Well, yes... That is true. Ultimately market participants trading SBD at around $1 is how the peg manifests. However, the white paper lays out incentives that are designed to influence the decision making of market participants and encourage them to price SBD near the target.

The most well known of those is the conversion. That provides significant risk of exploitation to traders pricing SBD too low through arbitrage. It influences the supply side, as it should prevent traders from being willing to sell SBD at heavy discounts... Furthermore, if SBD holders are willing to sell well below $1, buyers can confidently purchase it knowing that within a reasonable time frame they can attain nearly a full $1 of value (or even in an unfavorable market, more value than the seller was willing to take). That works on the demand side, by enticing buyers.
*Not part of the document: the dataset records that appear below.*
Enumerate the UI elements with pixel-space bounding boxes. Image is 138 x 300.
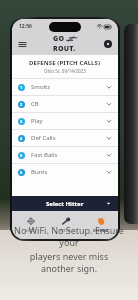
- button[interactable]: 5: [12, 147, 118, 163]
- button[interactable]: 6: [12, 164, 118, 180]
- staticText: Def Calls: [31, 134, 56, 142]
- button[interactable]: HITS: [12, 211, 48, 239]
- staticText: 4: [20, 136, 23, 141]
- staticText: 3: [20, 119, 23, 124]
- staticText: ROUT.: [53, 44, 76, 54]
- button[interactable]: GO: [53, 34, 77, 54]
- staticText: PITCH: [60, 228, 71, 233]
- staticText: DEFENSE (PITCH CALLS): [29, 59, 101, 67]
- staticText: Play: [31, 117, 43, 125]
- button[interactable]: 2: [12, 96, 118, 112]
- staticText: DEFENSE: [93, 228, 109, 233]
- staticText: CB: [31, 100, 39, 108]
- button[interactable]: Select Hitter: [12, 196, 118, 211]
- button[interactable]: PITCH: [48, 211, 83, 239]
- staticText: GO: [53, 34, 65, 44]
- staticText: 5: [20, 153, 23, 158]
- button[interactable]: Settings: [102, 38, 114, 50]
- staticText: 6: [20, 170, 23, 175]
- button[interactable]: 4: [12, 130, 118, 146]
- button[interactable]: 3: [12, 113, 118, 129]
- button[interactable]: Menu: [16, 38, 28, 50]
- staticText: Select Hitter: [46, 200, 84, 208]
- staticText: Fast Balls: [31, 151, 58, 159]
- button[interactable]: DEFENSE: [83, 211, 118, 239]
- staticText: Bunts: [31, 168, 48, 176]
- staticText: No WiFi. No Setup. Ensure your: [12, 224, 126, 248]
- staticText: 12:56: [19, 23, 32, 30]
- staticText: 1: [20, 85, 23, 90]
- staticText: Smoltz: [31, 83, 51, 91]
- button[interactable]: 1: [12, 79, 118, 95]
- staticText: players never miss another sign.: [12, 250, 126, 274]
- staticText: Ohio St. 09/14/2023: [44, 68, 86, 74]
- staticText: HITS: [26, 228, 34, 233]
- staticText: 2: [20, 102, 23, 107]
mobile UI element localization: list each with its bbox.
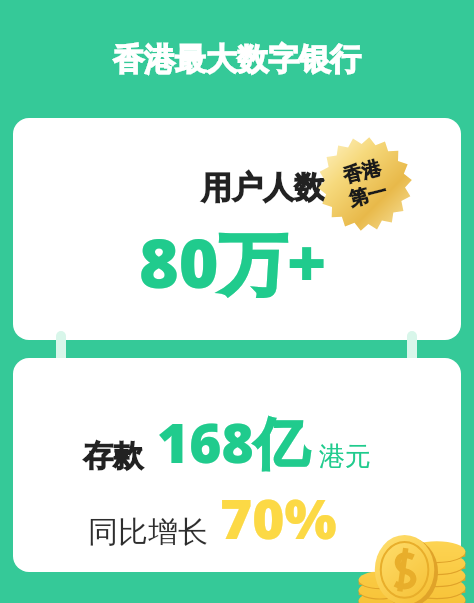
staticText: 存款 (83, 437, 143, 475)
button[interactable]: 用户人数 (13, 118, 461, 340)
staticText: 第一 (347, 179, 389, 212)
staticText: 70% (220, 480, 337, 555)
staticText: 用户人数 (201, 168, 325, 207)
staticText: 港元 (319, 440, 371, 473)
staticText: 168亿 (157, 404, 309, 479)
staticText: 同比增长 (88, 513, 208, 551)
staticText: 香港最大数字银行 (113, 40, 361, 79)
staticText: 香港 (341, 156, 384, 189)
button[interactable]: 存款 (13, 358, 461, 572)
staticText: 80万+ (139, 215, 327, 308)
button[interactable]: 香港第一 徽章 (318, 137, 412, 231)
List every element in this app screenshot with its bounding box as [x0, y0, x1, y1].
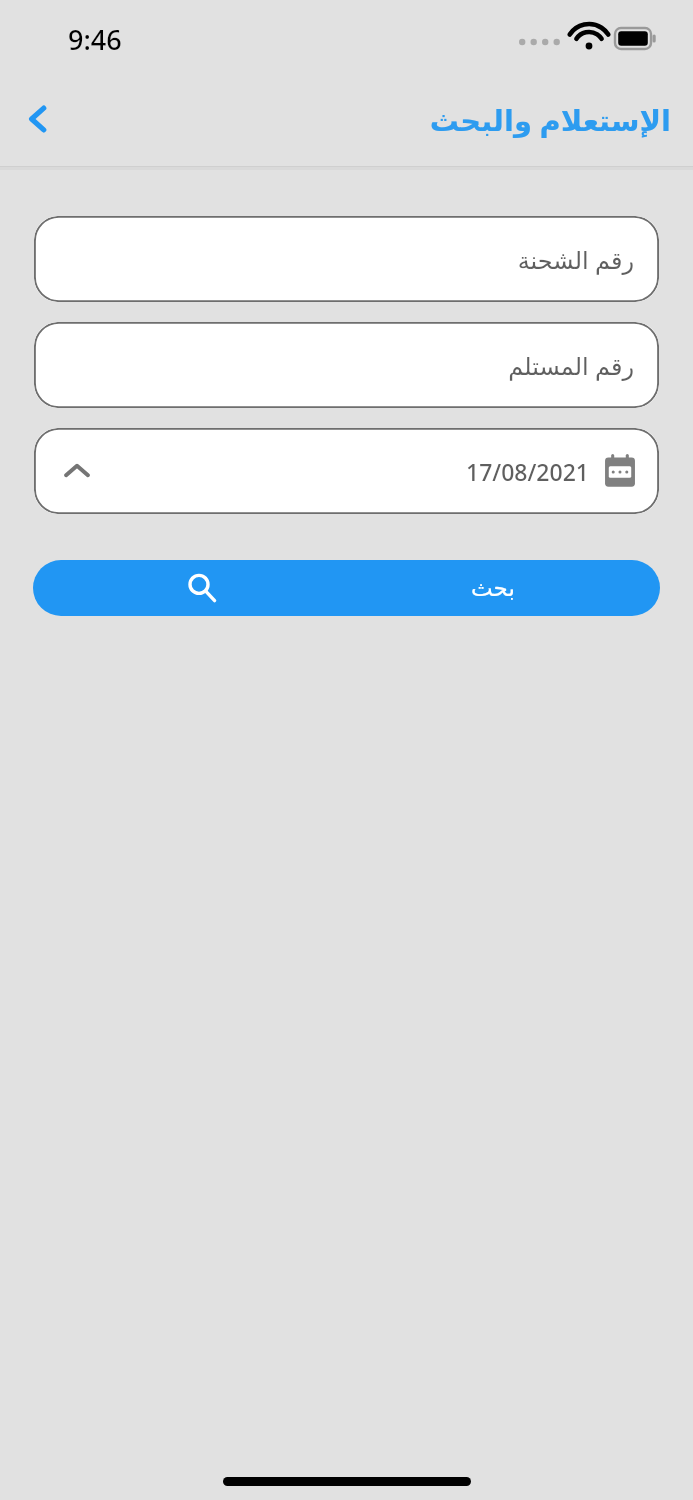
- staticText: 9:46: [68, 21, 122, 58]
- button[interactable]: بحث: [33, 560, 660, 616]
- other: Calendar: [603, 454, 637, 488]
- button[interactable]: Collapse: [60, 454, 94, 488]
- staticText: الإستعلام والبحث: [429, 100, 671, 139]
- staticText: رقم المستلم: [508, 349, 634, 382]
- staticText: 17/08/2021: [466, 456, 589, 487]
- button[interactable]: Back: [10, 91, 66, 147]
- button[interactable]: Calendar: [34, 428, 659, 514]
- other: Search: [185, 571, 219, 605]
- button[interactable]: رقم المستلم: [34, 322, 659, 408]
- staticText: بحث: [471, 575, 515, 602]
- staticText: رقم الشحنة: [517, 243, 634, 276]
- button[interactable]: رقم الشحنة: [34, 216, 659, 302]
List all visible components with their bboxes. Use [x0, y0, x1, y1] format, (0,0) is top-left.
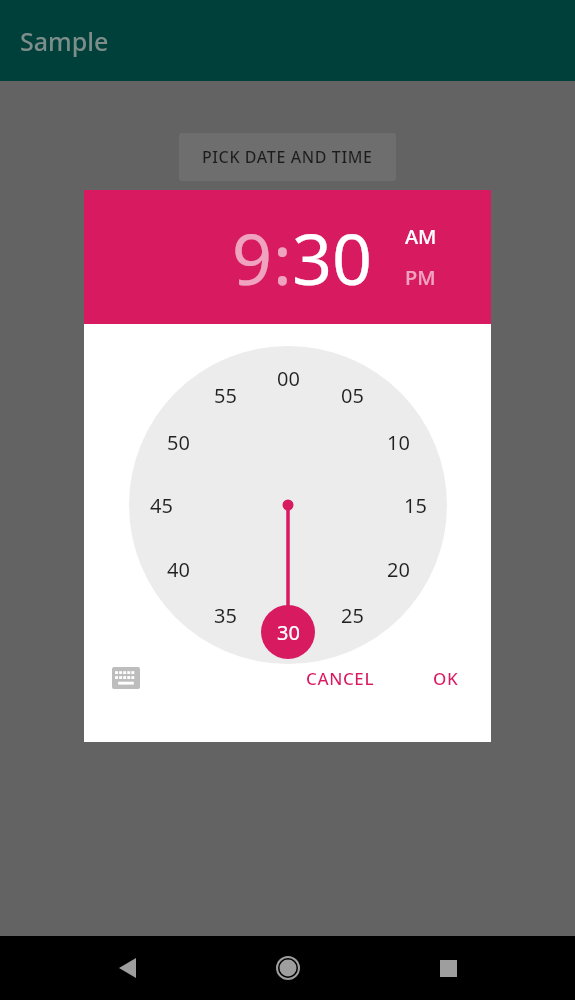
button[interactable]: 00	[266, 364, 310, 392]
button[interactable]: 55	[203, 381, 247, 409]
staticText: AM	[405, 223, 437, 250]
button[interactable]: PICK DATE AND TIME	[179, 133, 396, 181]
staticText: 50	[167, 429, 190, 456]
button[interactable]: 05	[330, 381, 374, 409]
button[interactable]: 50	[156, 428, 200, 456]
staticText: 30	[277, 619, 300, 646]
staticText: OK	[433, 667, 459, 690]
button[interactable]: 45	[139, 491, 183, 519]
button[interactable]: 35	[203, 601, 247, 629]
staticText: 25	[341, 602, 364, 629]
button[interactable]: 10	[376, 428, 420, 456]
button[interactable]: PM	[405, 264, 436, 291]
button[interactable]: 25	[330, 601, 374, 629]
staticText: CANCEL	[306, 667, 375, 690]
button[interactable]: 30	[266, 618, 310, 646]
staticText: 35	[214, 602, 237, 629]
button[interactable]: Back	[105, 946, 149, 990]
staticText: 15	[404, 492, 427, 519]
button[interactable]: OK	[419, 657, 473, 700]
button[interactable]: CANCEL	[292, 657, 389, 700]
staticText: :	[273, 210, 292, 305]
staticText: 40	[167, 556, 190, 583]
staticText: 9	[232, 210, 273, 305]
staticText: 10	[387, 429, 410, 456]
button[interactable]: Home	[266, 946, 310, 990]
button[interactable]: Recent apps	[426, 946, 470, 990]
staticText: PICK DATE AND TIME	[202, 146, 373, 168]
staticText: 05	[341, 382, 364, 409]
button[interactable]: 15	[393, 491, 437, 519]
staticText: Sample	[20, 24, 109, 58]
button[interactable]: Switch to text input mode	[106, 658, 146, 698]
staticText: 30	[292, 210, 373, 305]
button[interactable]: 40	[156, 555, 200, 583]
staticText: 20	[387, 556, 410, 583]
staticText: 45	[150, 492, 173, 519]
button[interactable]: 20	[376, 555, 420, 583]
staticText: 55	[214, 382, 237, 409]
staticText: 00	[277, 365, 300, 392]
button[interactable]: 30	[292, 210, 373, 305]
button[interactable]: AM	[405, 223, 437, 250]
staticText: PM	[405, 264, 436, 291]
button[interactable]: 9	[232, 210, 273, 305]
The conversion also can function to bolster price by decreasing the supply... Literally by removing the quantity of SBD in existence... but the same effect would be achieved by simply taking them off the market and hoarding them, and that seems like a much better option given the other mechanism designed to persuade traders to price Steem Dollars near $1.

That is the interest rate, which defaults to 10%. That is a very healthy return by almost any standards, given that the risk is essentially limited to catastrophic failure of the economic system. And in that case all this is a moot point, anyway.

Unlike Steem and Steem Power interest, Steem Dollar interest is not intended to debase the currency. It is designed to entice people to hold SBD. If everything is working as planned, it is reasonable to assume that at some point in the future Steem Dollars will be close to par, even if they are not currently... So it becomes much more attractive to wait and collect the passive income than take the loss by selling.

The interest rate should be responsive to market conditions, and it should be raised if the price of SBD remains depressed. That will further encourage holding instead of discounted selling. I'm not sure whether the strategy of raising the interest rate has been consciously abandoned, but I've seen little indication that it will be implemented. I'm not sure whether a 10% discount warrants such action, anyway.

But those are mechanisms designed to influence the decision making of market participants. Those mechanisms are the peg. Directly placing market orders... now that is something entirely different. That's market manipulation, which I can't imagine would be necessary or desirable if the peg as described in the white paper was functioning.

I don't know if the white paper says so but it is clear to me and Dan has also said that interest rate changes are a long-term factor and don't really have much influence on short term supply and demand. Given that SBD has been between -25% and +50% of par in the relatively recent past I don't think much can said about what the interest rate should be. That's just, like, my opinion of course.

Directly placing market orders

As I said steemit is a market participant. I don't see how that is questionable. If they were push the price away from par, you would have a point about it being "manipulation", but they are doing exactly what rational market participants would do if they find SBD selling at a discount and believe that the pegging mechanism works over time: They are buying it.

Thanks for the response Dan. Can you indicate if this is ongoing feature of the market, or is this for immediate funding needs (temporary)?

But what usually happens with huge sell walls is everyone else tries to sell lower. When everyone is trying to race to sell lower the price crashes fast.